Acute low back pain of extra-axial non-traumatic origin: clinical and radiological overview from a high-load tertiary emergency department
Author Block: P. A. Bonaffini1, E. Piccin1, C. Preti2, R. Cosentini2, C. Valle1, P. Marra1, S. Sironi1; 1Monza/IT, 2Bergamo/IT
Purpose: To report prevalence and etiologies of acute extra-axial non-traumatic low back pain (ALBP, <3 months onset), in patients admitted in a high-load tertiary emergency department (ED) over 2-year (2018-2020). To review radiological features and imaging contribution in ALBP, using discharge or ward admittance diagnosis as reference.
Methods or Background: Patients admitted to ED were retrospectively divided according to back pain onset (chronic/acute) and origin (traumatic/non-traumatic, axial/extra-axial): chronic pain, trauma-related and axial causes were excluded. Clinical evaluation during admittance was checked; then, abdominal, genitourinary, gynecological, infectious, rheumatological and cardio-pulmonary etiologies were categorized by final diagnosis at discharge or ward admittance. Then imaging results (plain radiography, US, CT) for each category were reviewed and reported.

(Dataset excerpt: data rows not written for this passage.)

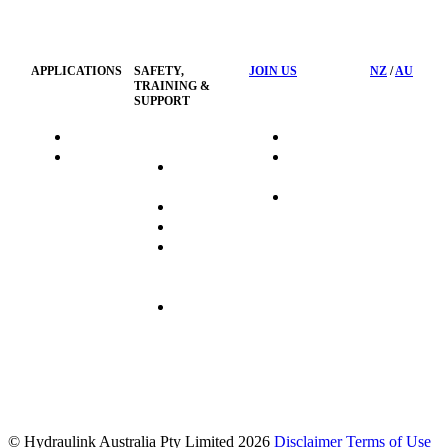
Privacy
Management
Policy
APPLICATIONS
SAFETY,
JOIN US
NZ
/
AU
TRAINING &
SUPPORT
HydraTag
Search Jobs
HSST
Career
Health &
HydraTech
Pathways
Safety
Privacy
Business
Training
Policy
Opportunities
Sustainability
Hydraulink
Delivery
Commitment
FAQ's
© Hydraulink Australia Pty Limited 2026
Disclaimer
Terms of Use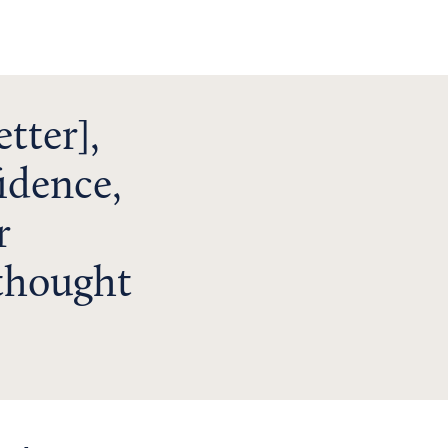
tter],
idence,
r
 thought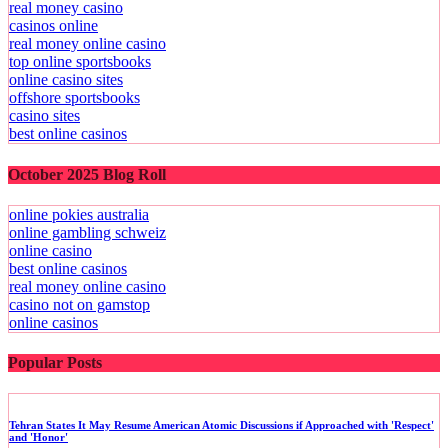
real money casino
casinos online
real money online casino
top online sportsbooks
online casino sites
offshore sportsbooks
casino sites
best online casinos
October 2025 Blog Roll
online pokies australia
online gambling schweiz
online casino
best online casinos
real money online casino
casino not on gamstop
online casinos
Popular Posts
Tehran States It May Resume American Atomic Discussions if Approached with 'Respect'
and 'Honor'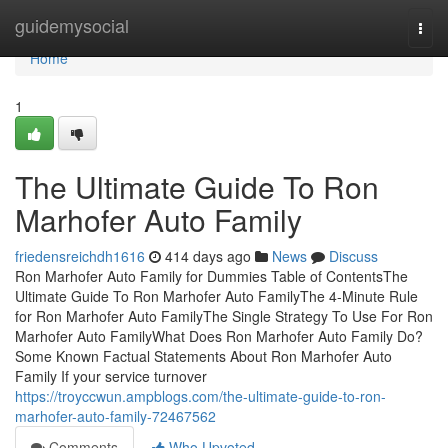
Home
guidemysocial
Togg
navi
Home
1
The Ultimate Guide To Ron
Marhofer Auto Family
friedensreichdh1616
414 days ago
News
Discuss
Ron Marhofer Auto Family for Dummies Table of ContentsThe
Ultimate Guide To Ron Marhofer Auto FamilyThe 4-Minute Rule
for Ron Marhofer Auto FamilyThe Single Strategy To Use For Ron
Marhofer Auto FamilyWhat Does Ron Marhofer Auto Family Do?
Some Known Factual Statements About Ron Marhofer Auto
Family If your service turnover
https://troyccwun.ampblogs.com/the-ultimate-guide-to-ron-
marhofer-auto-family-72467562
Comments
Who Upvoted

Results or Findings: Among 46.449 patients, 2024 (23%) were admitted for lumbar pain: in 78.6% chronic-traumatic-musculoskeletal, in 21,4% extra-axial non-traumatic (ALBP). In ALBP final diagnosis was: 212 patients(49,5%) with urinary disease (kidney stones, pyelonephritis, cystitis), 95(22,2%) abdominal (constipation, biliary cholic), 67(15,6%) gynecologic (including pregnancy), 24(5,6%) infectious (influenza, fever), 21(4,9%) cardio-pulmonary (pneumonia, pericarditis), 7(1,6%) rheumatologic (polyarthritis) and 1(0,2%) vascular (dissection). US was the most employed technique (26,9%; 31,6% patients with urinary, 24,2% abdominal, 14,9% gynecological, 28,9% infectious diseases and for aortic dissection). Plain radiography was used to exclude perforation/occlusion (13,4%). CT used was in 9 patients (2,1%) as completion (inconclusive US/plain radiography), including aortic dissection. In 264 patients (61,7%) imaging was not performed: diagnosis was gained through clinical/laboratory data.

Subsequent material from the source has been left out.